Een gedragscode is een belangrijke stap bij het tegengaan van oneigenlijke beïnvloeding, maar is op zichzelf niet voldoende. Bij brief van de Minister van Volksgezondheid, Welzijn en Sport, van 19 december 2013 (Kamerstukken II 2013/14, 32 805, nr. 27) is aangegeven dat de Inspectie voor de Gezondheidszorg (IGZ) in het geval er in de onderlinge relaties tussen zorgverleners en leveranciers van medische hulpmiddelen sprake is van excessen in staat moet zijn om op te treden. De huidige wet- en regelgeving biedt daarvoor geen grondslag, zodat deze gecreëerd moet worden. In overleg met de IGZ is gekozen om, met het oog op uitvoerbaarheid en handhaafbaarheid, een parallel te trekken aan de regels die voor dit onderwerp zijn opgenomen in de Geneesmiddelenwet. Dat doet dit wetsvoorstel door in de Wet op de medische hulpmiddelen een artikel in te voegen dat wettelijke kaders schept voor relaties tussen zorgverleners en leveranciers. Tevens wordt voorgesteld om de vereiste wettelijke grondslag op te nemen voor het gebruik het BIG-nummer voor transparantiedoeleinden, waarmee wordt gefaciliteerd dat transparantie ontstaat over financiële betrekkingen tussen medische professionals en het bedrijfsleven. Die grondslag bestaat reeds in een algemene maatregel van bestuur, maar wordt in navolging van een advies van de Afdeling advisering van de Raad van State opgenomen in de wet.

Hieronder worden deze elementen van het wetsvoorstel apart besproken.

2. Gunstbetoon bij medische hulpmiddelen

2.1 Het verbod op gunstbetoon en de uitzonderingen daarop

Er zijn vele verschillende soorten werkrelaties mogelijk tussen artsen en instellingen enerzijds en leveranciers van medische hulpmiddelen anderzijds. Gunstbetoon, en daarmee het risico op oneigenlijke beïnvloeding, speelt bij slechts een deel van deze relaties een rol. Er wordt gesproken over gunstbetoon wanneer in de werkrelatie sprake is van een aanbod of acceptatie van geld of op geld waardeerbare middelen, waarmee wordt beoogd de verkoop van medische hulpmiddelen te bevorderen. Dit gunstbetoon dient binnen redelijke perken te blijven, omdat gunstbetoon niet tot gevolg mag hebben dat de keuze die gemaakt wordt voor een bepaald medisch hulpmiddel voor de behandeling van een patiënt, niet gebaseerd wordt op de gezondheidsbelangen van deze patiënt. Daarom moet gunstbetoon worden gereguleerd. Op het terrein van geneesmiddelen bestaat hiervoor reeds een wettelijk regime, dat is neergelegd in hoofdstuk 9, paragraaf 4, van de Geneesmiddelenwet. Net als in het nu voorliggende wetsvoorstel bevat artikel 94 van de Geneesmiddelenwet een verbod op gunstbetoon, alsmede limitatief omschreven uitzonderingsgronden. Dit regime is gebaseerd op de artikelen 94 en 95 van richtlijn 2001/83/EG van het Europees parlement en de Raad van 6 november 2001 tot vaststelling van een communautair wetboek betreffende geneesmiddelen voor menselijk gebruik (PbEG 2001, L 311). Omdat de problematiek gelijkenissen vertoont, wordt in het huidige wetsvoorstel over gunstbetoon bij medische hulpmiddelen zoveel mogelijk aangesloten bij de Geneesmiddelenwet.

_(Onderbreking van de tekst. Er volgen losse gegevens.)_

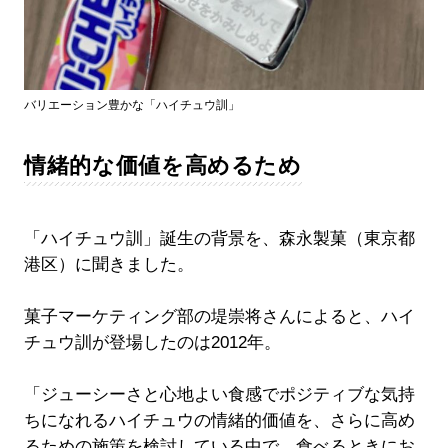
バリエーション豊かな「ハイチュウ訓」
情緒的な価値を高めるため
「ハイチュウ訓」誕生の背景を、森永製菓（東京都
港区）に聞きました。
菓子マーケティング部の堤崇将さんによると、ハイ
チュウ訓が登場したのは2012年。
「ジューシーさと心地よい食感でポジティブな気持
ちになれるハイチュウの情緒的価値を、さらに高め
るための施策を検討している中で、食べるときにお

Het voorgestelde wettelijke kader voor gunstbetoon bestaat in essentie uit een verbod op gunstbetoon. Er is daarnaast een (limitatief) aantal uitzonderingen geformuleerd. Die uitzonderingen zien op vormen van contact tussen zorgverleners en leveranciers van medische hulpmiddelen die niet als oneigenlijk, en soms zelfs als wenselijk, kunnen worden beschouwd en daarom niet verboden zouden moeten worden.

Ten eerste is het verbod op gunstbetoon niet van toepassing op bijeenkomsten waar het gaat om de vermeerdering van kennis en kunde van medische professionals, waarbij de gastvrijheid (dat wil zeggen de vergoeding van of het niet in rekening brengen van deelnamekosten) die wordt geboden ondergeschikt blijft aan het doel van de bijeenkomst en binnen redelijke perken blijft. Daarbij kan het bijvoorbeeld gaan om bijeenkomsten waarbij vaardigheden worden opgedaan met het oog op de juiste toepassing van een medisch hulpmiddel, om scholingsbijeenkomsten of om demonstraties. Ook meer productgerelateerde bijeenkomsten, die met het begrip manifestatie worden aangeduid, vallen onder deze uitzonderingsgrond. Echter, ook daar geldt het wettelijke criterium dat de vergoeding niet meer mag bedragen dan hetgeen strikt noodzakelijk is om de manifestatie bij te wonen. Wat in het kader van de handhaving van dit artikel als toelaatbaar kan worden beschouwd, wordt aangegeven in op te stellen beleidsregels ter zake.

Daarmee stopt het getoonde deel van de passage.